| Directions |
Tally the lines in these records that hold the string "Czas", and reply with the number alone.

| Data extract |
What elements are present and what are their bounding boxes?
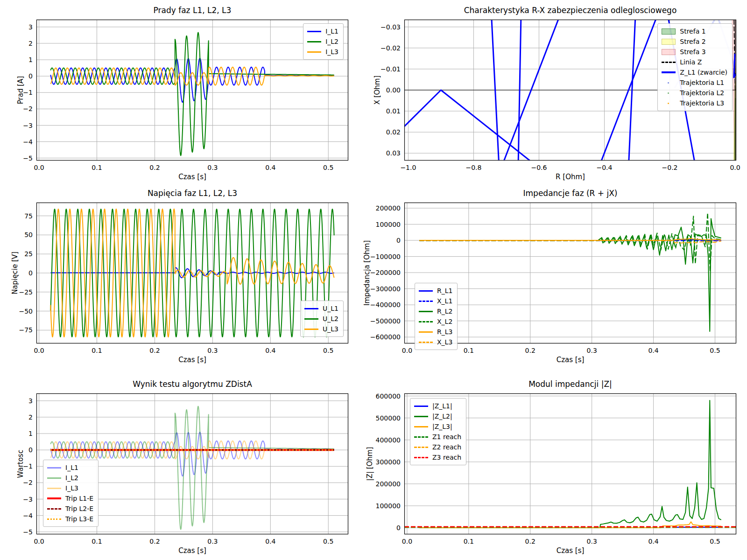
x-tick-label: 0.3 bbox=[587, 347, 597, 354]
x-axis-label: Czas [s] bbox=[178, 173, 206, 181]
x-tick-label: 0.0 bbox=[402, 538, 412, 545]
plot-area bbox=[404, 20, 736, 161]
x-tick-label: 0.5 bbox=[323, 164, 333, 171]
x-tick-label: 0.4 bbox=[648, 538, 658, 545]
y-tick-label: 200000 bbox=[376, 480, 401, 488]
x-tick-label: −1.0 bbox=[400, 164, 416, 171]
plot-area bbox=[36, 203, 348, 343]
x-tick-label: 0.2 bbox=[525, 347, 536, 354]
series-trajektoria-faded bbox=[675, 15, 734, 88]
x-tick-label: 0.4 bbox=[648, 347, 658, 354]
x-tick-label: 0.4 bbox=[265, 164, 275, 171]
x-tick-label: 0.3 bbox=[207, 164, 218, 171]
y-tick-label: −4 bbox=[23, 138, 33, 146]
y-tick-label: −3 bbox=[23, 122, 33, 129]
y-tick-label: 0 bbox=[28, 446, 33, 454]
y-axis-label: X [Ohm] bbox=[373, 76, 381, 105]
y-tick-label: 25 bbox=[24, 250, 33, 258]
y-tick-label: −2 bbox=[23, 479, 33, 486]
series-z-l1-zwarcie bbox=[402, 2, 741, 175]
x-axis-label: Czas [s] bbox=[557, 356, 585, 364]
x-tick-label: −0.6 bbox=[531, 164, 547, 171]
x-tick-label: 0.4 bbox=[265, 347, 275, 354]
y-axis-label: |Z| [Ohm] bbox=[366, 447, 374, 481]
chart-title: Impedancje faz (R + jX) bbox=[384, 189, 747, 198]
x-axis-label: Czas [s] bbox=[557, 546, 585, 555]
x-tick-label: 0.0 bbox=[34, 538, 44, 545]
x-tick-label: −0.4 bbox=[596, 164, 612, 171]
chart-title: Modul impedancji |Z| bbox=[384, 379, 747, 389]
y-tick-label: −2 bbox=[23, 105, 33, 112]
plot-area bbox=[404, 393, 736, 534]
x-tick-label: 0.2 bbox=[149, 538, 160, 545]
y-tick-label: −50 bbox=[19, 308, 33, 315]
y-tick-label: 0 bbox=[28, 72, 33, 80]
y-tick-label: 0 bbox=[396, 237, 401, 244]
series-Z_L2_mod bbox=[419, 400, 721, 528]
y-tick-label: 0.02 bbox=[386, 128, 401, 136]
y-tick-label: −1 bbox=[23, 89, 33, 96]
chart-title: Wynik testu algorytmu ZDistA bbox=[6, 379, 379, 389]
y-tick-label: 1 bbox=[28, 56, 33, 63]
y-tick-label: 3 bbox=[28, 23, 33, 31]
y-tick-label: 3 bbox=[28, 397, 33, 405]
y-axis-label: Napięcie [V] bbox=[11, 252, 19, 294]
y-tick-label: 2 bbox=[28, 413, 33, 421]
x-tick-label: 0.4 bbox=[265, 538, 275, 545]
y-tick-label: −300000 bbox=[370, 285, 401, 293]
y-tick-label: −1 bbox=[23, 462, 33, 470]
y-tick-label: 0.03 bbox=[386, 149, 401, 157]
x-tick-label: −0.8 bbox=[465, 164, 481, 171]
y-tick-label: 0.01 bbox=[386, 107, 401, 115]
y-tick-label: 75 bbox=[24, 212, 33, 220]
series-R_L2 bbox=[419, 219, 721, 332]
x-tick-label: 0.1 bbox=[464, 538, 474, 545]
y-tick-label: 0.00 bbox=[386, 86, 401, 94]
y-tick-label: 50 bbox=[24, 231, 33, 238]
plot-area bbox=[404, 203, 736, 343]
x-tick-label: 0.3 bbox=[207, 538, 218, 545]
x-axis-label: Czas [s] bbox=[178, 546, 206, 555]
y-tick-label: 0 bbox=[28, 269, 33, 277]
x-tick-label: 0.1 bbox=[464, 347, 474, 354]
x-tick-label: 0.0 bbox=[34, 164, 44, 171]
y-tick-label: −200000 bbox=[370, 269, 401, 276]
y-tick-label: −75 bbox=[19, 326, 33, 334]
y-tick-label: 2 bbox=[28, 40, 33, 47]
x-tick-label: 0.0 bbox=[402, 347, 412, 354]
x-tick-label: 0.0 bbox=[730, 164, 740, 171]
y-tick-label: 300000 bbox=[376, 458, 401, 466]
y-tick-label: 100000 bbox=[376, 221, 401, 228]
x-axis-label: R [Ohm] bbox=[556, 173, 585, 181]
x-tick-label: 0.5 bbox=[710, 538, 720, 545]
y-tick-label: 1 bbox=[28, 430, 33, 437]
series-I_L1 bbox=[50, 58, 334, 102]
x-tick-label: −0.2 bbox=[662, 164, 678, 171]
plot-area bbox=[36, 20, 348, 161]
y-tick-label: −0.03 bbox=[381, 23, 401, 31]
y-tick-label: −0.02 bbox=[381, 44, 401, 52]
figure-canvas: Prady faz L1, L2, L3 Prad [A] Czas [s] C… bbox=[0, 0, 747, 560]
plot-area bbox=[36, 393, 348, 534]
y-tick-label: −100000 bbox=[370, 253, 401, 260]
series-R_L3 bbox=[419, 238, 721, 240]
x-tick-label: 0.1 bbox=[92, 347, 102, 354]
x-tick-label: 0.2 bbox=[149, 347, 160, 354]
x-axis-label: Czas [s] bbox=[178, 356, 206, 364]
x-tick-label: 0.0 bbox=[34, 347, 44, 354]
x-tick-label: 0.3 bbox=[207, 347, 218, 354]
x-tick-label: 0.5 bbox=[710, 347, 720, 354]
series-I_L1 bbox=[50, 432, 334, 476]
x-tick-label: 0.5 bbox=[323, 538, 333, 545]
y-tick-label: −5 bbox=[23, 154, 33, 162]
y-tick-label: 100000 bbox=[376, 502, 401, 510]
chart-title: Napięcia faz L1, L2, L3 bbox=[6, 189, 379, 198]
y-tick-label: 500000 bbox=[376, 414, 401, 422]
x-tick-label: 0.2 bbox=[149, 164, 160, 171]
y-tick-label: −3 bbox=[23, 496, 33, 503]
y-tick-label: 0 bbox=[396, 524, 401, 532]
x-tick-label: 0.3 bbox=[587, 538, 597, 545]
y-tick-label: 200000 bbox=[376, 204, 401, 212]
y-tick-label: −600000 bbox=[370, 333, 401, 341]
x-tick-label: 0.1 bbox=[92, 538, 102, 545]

| Result |
6